As you say, this process is learning and extending bogofilter's 
vocabulary.  It also assumes bogofilter is doing a good job (which it can 
do).  However, bogofilter can not be all knowing, so there will be messages 
that are incorrectly classified.  When bogofilter is first being used, the 
wordlists are small, and bogofilter's accuracy is at its worst.  When using 
"-u", the sysadmin _must_ monitor what bogofilter is doing.  When 
bogofilter makes a mistakes, the sysadmin needs to notifiy bogofilter and 
have the message removed from one wordlist and added to the other.

When a good message is added (incorrectly) to the spam wordlist, bogofilter 
should be re-run with flags "-S -n" to take the words out of the spam 
wordlist and add them to the good wordlist.  When a spam message is 
incorrectly added to the good wordlist, use flags "-N -s" to correct the 
problem.

Failure to monitor and correct would indeed follow the scenario you 
describe and could be the cause of the problem initially reported.

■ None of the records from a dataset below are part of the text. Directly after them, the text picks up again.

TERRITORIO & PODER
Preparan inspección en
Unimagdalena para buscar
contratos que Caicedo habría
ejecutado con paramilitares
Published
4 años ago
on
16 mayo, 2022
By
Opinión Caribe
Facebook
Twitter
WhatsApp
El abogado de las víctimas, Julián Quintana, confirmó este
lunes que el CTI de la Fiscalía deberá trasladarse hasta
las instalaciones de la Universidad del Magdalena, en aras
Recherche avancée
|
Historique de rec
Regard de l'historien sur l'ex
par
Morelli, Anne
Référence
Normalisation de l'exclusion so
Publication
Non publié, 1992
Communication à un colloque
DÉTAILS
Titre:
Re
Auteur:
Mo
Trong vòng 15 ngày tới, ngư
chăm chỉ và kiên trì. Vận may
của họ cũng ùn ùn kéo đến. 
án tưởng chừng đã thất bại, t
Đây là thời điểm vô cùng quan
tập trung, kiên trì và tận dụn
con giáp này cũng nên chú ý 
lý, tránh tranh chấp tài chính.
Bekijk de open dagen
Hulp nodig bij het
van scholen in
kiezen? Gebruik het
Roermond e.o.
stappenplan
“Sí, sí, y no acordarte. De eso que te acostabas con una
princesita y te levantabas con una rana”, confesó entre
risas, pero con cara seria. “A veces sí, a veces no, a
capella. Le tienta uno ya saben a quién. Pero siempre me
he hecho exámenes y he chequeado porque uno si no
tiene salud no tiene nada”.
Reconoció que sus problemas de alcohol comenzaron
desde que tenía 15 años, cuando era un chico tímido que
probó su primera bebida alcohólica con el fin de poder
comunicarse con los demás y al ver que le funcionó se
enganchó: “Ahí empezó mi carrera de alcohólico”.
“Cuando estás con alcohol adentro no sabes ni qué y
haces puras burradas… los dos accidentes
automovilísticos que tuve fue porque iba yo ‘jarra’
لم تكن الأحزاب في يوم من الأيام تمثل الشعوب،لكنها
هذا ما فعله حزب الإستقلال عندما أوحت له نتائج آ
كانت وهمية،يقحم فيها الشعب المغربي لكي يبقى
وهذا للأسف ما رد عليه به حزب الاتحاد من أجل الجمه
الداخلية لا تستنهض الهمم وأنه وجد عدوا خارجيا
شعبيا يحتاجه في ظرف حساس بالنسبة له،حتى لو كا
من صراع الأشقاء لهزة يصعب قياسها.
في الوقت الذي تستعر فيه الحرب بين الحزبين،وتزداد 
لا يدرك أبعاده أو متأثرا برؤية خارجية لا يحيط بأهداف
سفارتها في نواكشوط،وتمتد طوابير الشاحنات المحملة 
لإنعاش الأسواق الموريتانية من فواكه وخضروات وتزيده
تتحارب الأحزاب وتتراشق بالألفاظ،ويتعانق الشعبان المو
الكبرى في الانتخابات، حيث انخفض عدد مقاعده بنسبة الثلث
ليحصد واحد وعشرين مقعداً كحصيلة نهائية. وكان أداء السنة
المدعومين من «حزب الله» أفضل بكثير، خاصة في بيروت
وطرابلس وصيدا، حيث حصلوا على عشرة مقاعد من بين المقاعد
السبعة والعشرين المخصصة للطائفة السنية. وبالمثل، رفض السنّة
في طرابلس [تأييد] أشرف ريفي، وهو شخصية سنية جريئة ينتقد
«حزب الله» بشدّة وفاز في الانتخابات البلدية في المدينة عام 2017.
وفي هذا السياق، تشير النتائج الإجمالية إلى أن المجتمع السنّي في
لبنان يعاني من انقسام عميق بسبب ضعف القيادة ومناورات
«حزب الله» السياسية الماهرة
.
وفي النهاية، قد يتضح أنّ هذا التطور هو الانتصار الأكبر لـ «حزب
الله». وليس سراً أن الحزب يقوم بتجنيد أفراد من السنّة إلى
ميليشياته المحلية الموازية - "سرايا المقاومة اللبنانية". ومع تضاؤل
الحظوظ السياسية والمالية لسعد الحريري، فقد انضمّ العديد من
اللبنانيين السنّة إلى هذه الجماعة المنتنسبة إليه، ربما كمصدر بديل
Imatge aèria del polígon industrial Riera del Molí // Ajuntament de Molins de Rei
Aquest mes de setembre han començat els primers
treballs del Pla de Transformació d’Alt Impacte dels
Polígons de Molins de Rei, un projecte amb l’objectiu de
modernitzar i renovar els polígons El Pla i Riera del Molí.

>You recieved scores in the .40's, originally, and they then slowly
>approached .00 over time.  When I read the documentation, I believe
>it mentioned .54 as the dividing point between spam and ham.

FWIW, 0.54 is the spam_cutoff value used with the Robinson-GM 
algorithm.  Bogofilter now uses the Fisher algorithm which has a 
spam_cutoff value of 0.95.

>Now here's my theory, which hinges on the assumption that you are
>_not_ continually training bogofilter (you didn't mention it
>doing so).  I believe that bogofilter might been poorly trained
>in the beginning, so that it classified most spam as ham.  Then, as
>new messages were filtered through procmail and bogofilter, it then
>added more rules to classify the fake-ham as ham, dropping your
>scores near 0.
>
>If this is the problem, then the solution is simple - remove the
>old score files, train bogofilter properly, and continue training it
>when it recieves false positives or negatives.
>
>Of course, please note that I have been using bogofilter for
>roughly 48 hours now, so I could be way off.  :)

You may be new to bogofilter, but you've obviously been reading and 
thinking.  Your understanding is very good.

David